How does anti-atheist bias impact the mental health of atheists?
This question is explored in a new collection of more than two dozen stories from American atheists, aptly titled Atheists in America. Its editor, Melanie Brewster, is Assistant Professor of Counseling Psychology at Columbia University’s Teachers College and cofounder of the Sexuality, Women, & Gender Project.
Below, Brewster tells me what inspired this collection, discusses her research on minority stress theory, and explains why she “wanted to be certain that this book was not another tale of the ‘upper middle class straight white man’ leaving his faith.”
Chris Stedman: What inspired this book? What do you hope it will accomplish?
Melanie Brewster: I’ve always felt like literature about atheism was incomplete—either centered on arguing against belief or about navigating one’s journey away from faith. The books that reached a mass audience rarely, if ever, looked at atheism as an identity, and they certainly did not consider identity intersectionality. I wanted to be certain that this book was not another tale of the “upper middle class straight white man” leaving his faith.
But, while important, this project wasn’t just about creating a more “diverse” portrait of atheists. It was more that I thought the available books didn’t capture the full essence of what it was like to live in the U.S. as a nonbeliever. If you are religious, those sets of beliefs really do shape and influence nearly every important facet of your life—rituals, social gatherings, commitment, what to say when someone sneezes—and we’d be remiss to ignore that fact that the very act of not believing creates an entirely unique life experience. I wanted to show that, while atheists do experience stigma, they’re also positioned to live carefully crafted and existentially honest lives.
CS: What do you hope non-atheist readers will get from this book?
MB: I think that a lot of religious folks don’t really understand why people are atheist. Beliefs that atheists are just being contrary or that they are immature or evil are more common than we’d like to think. It would be nearly impossible to read this book and still hold that view.
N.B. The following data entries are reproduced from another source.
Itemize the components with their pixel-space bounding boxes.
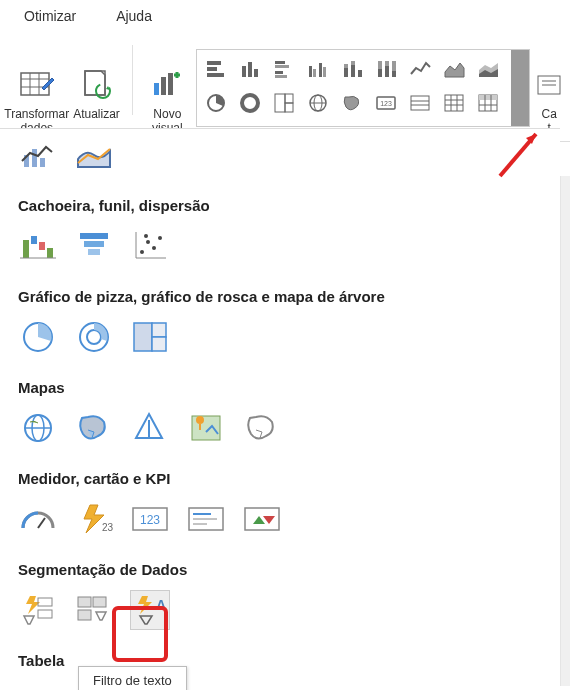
svg-rect-25 — [344, 64, 348, 68]
category-maps: Mapas — [0, 365, 560, 448]
refresh-page-icon — [79, 67, 115, 103]
svg-point-74 — [140, 250, 144, 254]
arcgis-map-icon[interactable] — [186, 408, 226, 448]
azure-map-icon[interactable] — [130, 408, 170, 448]
ribbon-toolbar: Transformar dados Atualizar Novo visual — [0, 32, 570, 142]
svg-rect-13 — [242, 66, 246, 77]
svg-rect-66 — [39, 242, 45, 250]
card-icon[interactable]: 123 — [373, 90, 399, 116]
svg-rect-23 — [323, 67, 326, 77]
svg-rect-82 — [134, 323, 152, 351]
donut-icon[interactable] — [237, 90, 263, 116]
svg-point-36 — [242, 95, 258, 111]
svg-rect-19 — [275, 75, 287, 78]
category-slicer: Segmentação de Dados A — [0, 547, 560, 630]
table-pencil-icon — [19, 67, 55, 103]
line-clustered-column-icon[interactable] — [18, 135, 58, 175]
pie-chart-icon[interactable] — [18, 317, 58, 357]
multirow-card-icon[interactable] — [407, 90, 433, 116]
gallery-expand-button[interactable] — [511, 50, 529, 126]
svg-rect-30 — [378, 69, 382, 77]
svg-rect-100 — [38, 610, 52, 618]
line-icon[interactable] — [407, 56, 433, 82]
svg-rect-16 — [275, 61, 285, 64]
svg-rect-22 — [319, 63, 322, 77]
visualization-gallery: 123 — [196, 49, 530, 127]
svg-rect-67 — [47, 248, 53, 258]
map-icon[interactable] — [305, 90, 331, 116]
globe-map-icon[interactable] — [18, 408, 58, 448]
treemap-icon[interactable] — [271, 90, 297, 116]
svg-rect-48 — [445, 95, 463, 111]
svg-rect-39 — [285, 103, 293, 112]
text-box-icon — [531, 67, 567, 103]
panel-scrollbar[interactable] — [560, 176, 570, 686]
line-stacked-column-icon[interactable] — [74, 135, 114, 175]
pie-icon[interactable] — [203, 90, 229, 116]
svg-rect-14 — [248, 62, 252, 77]
donut-chart-icon[interactable] — [74, 317, 114, 357]
svg-rect-38 — [285, 94, 293, 103]
clustered-column-icon[interactable] — [305, 56, 331, 82]
column-icon[interactable] — [237, 56, 263, 82]
button-slicer-icon[interactable] — [74, 590, 114, 630]
svg-point-76 — [152, 246, 156, 250]
svg-rect-8 — [161, 77, 166, 95]
svg-rect-102 — [93, 597, 106, 607]
table-icon[interactable] — [441, 90, 467, 116]
svg-rect-15 — [254, 69, 258, 77]
svg-rect-64 — [23, 240, 29, 258]
power-kpi-icon[interactable]: 23 — [74, 499, 114, 539]
svg-text:123: 123 — [380, 100, 392, 107]
slicer-icon[interactable] — [18, 590, 58, 630]
stacked-bar-icon[interactable] — [203, 56, 229, 82]
svg-rect-69 — [80, 233, 108, 239]
filled-map-icon[interactable] — [339, 90, 365, 116]
cat-title: Mapas — [18, 379, 542, 396]
svg-rect-99 — [38, 598, 52, 606]
svg-rect-12 — [207, 73, 224, 77]
svg-rect-7 — [154, 83, 159, 95]
visualization-dropdown-panel: Cachoeira, funil, dispersão Gráfico de p… — [0, 128, 560, 681]
svg-rect-98 — [245, 508, 279, 530]
cat-title: Gráfico de pizza, gráfico de rosca e map… — [18, 288, 542, 305]
area-icon[interactable] — [441, 56, 467, 82]
svg-point-6 — [96, 84, 110, 98]
gauge-icon[interactable] — [18, 499, 58, 539]
multirow-card-visual-icon[interactable] — [186, 499, 226, 539]
svg-text:123: 123 — [140, 513, 160, 527]
stacked-column-icon[interactable] — [339, 56, 365, 82]
svg-rect-10 — [207, 61, 221, 65]
svg-rect-32 — [385, 66, 389, 77]
waterfall-icon[interactable] — [18, 226, 58, 266]
cat-title: Cachoeira, funil, dispersão — [18, 197, 542, 214]
svg-rect-54 — [479, 95, 497, 100]
new-chart-icon — [149, 67, 185, 103]
scatter-icon[interactable] — [130, 226, 170, 266]
svg-rect-28 — [358, 70, 362, 77]
shape-map-icon[interactable] — [242, 408, 282, 448]
svg-rect-24 — [344, 68, 348, 77]
svg-point-77 — [158, 236, 162, 240]
svg-rect-62 — [32, 149, 37, 167]
kpi-icon[interactable] — [242, 499, 282, 539]
category-gauge: Medidor, cartão e KPI 23 123 — [0, 456, 560, 539]
stacked-column100-icon[interactable] — [373, 56, 399, 82]
svg-rect-27 — [351, 61, 355, 65]
treemap-chart-icon[interactable] — [130, 317, 170, 357]
stacked-area-icon[interactable] — [475, 56, 501, 82]
svg-point-89 — [196, 416, 204, 424]
clustered-bar-icon[interactable] — [271, 56, 297, 82]
svg-rect-11 — [207, 67, 217, 71]
filled-map-icon2[interactable] — [74, 408, 114, 448]
svg-rect-20 — [309, 66, 312, 77]
menu-optimize[interactable]: Otimizar — [24, 8, 76, 24]
text-filter-icon[interactable]: A — [130, 590, 170, 630]
matrix-icon[interactable] — [475, 90, 501, 116]
menu-help[interactable]: Ajuda — [116, 8, 152, 24]
svg-rect-71 — [88, 249, 100, 255]
card-visual-icon[interactable]: 123 — [130, 499, 170, 539]
funnel-icon[interactable] — [74, 226, 114, 266]
svg-rect-21 — [313, 69, 316, 77]
svg-rect-101 — [78, 597, 91, 607]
The narratives are too diverse, the people are too warm and too open. And, I hate to admit this, but I also want this book to illustrate the amount of stigma and marginalization that atheists face from friends, coworkers, and loved ones. I hope that it is a wake-up call.
CS: Your research focuses on how stigma influences the mental health of people in marginalized groups. How does that relate to atheism?
MB: As a researcher, my main scholarly work is on minority stress theory. This essentially states that people from marginalized groups—such as people of color, LGBTQ folks, and atheists—experience disproportionate stigma and, in turn, experience extra stress linked to their identities. This stress has been shown to cause depression, self-harm behaviors, substance abuse, body image issues, and more. Almost all of this research has been conducted with either LGBTQ people or people of color or LGBTQ people of color, but not yet with atheists. My students and I are currently working on several projects that begin to situate atheist people within the minority stress framework
CS: What resources can help atheists address this?
MB: Engaging in collective action and finding support from a community of likeminded individuals is incredibly helpful in buffering the impact of marginalization. One of the ways atheists are at a disadvantage compared to other groups is that there is not necessarily a “community.” Some atheists even get angry at the idea that we’d have a community, expressing things like, “You can’t have a community based on nothing!”
This view has always struck me as bizarre, because community is everything when it comes to positive social change. We need each other: A home to vent, support, organize, raise money, rally. I don’t want to be a pessimist, but until more atheists recognize that being united under a flag of “nonbelief” can actually be a positive route to social change, I’m not hopeful that minority stress is going anywhere.
CS: This book tells the stories of atheists in interfaith relationships and families. What can we learn from their experiences?
MB: All parties involved should aim to be as open and vulnerable with each other as they can. The process of accepting someone with different or opposing views is likely not going to be smooth or easy, no matter how much mutual respect, love, or history there is. But if people can remain nondefensive and remind each other that they are coming from a place of caring, it is possible to find neutral ground.
If that doesn’t work, recognize that you may never get exactly what you want out of a person or relationship. It would be false for me to say that interfaith families can always work it out. But love is compromise. There is never going to be a person or a relationship that is 100 percent what you want. To survive in the world, you have to learn to tolerate parts of others that you disagree with or even dislike. There is nothing “abnormal” or “weird” about this process—we do it all the time.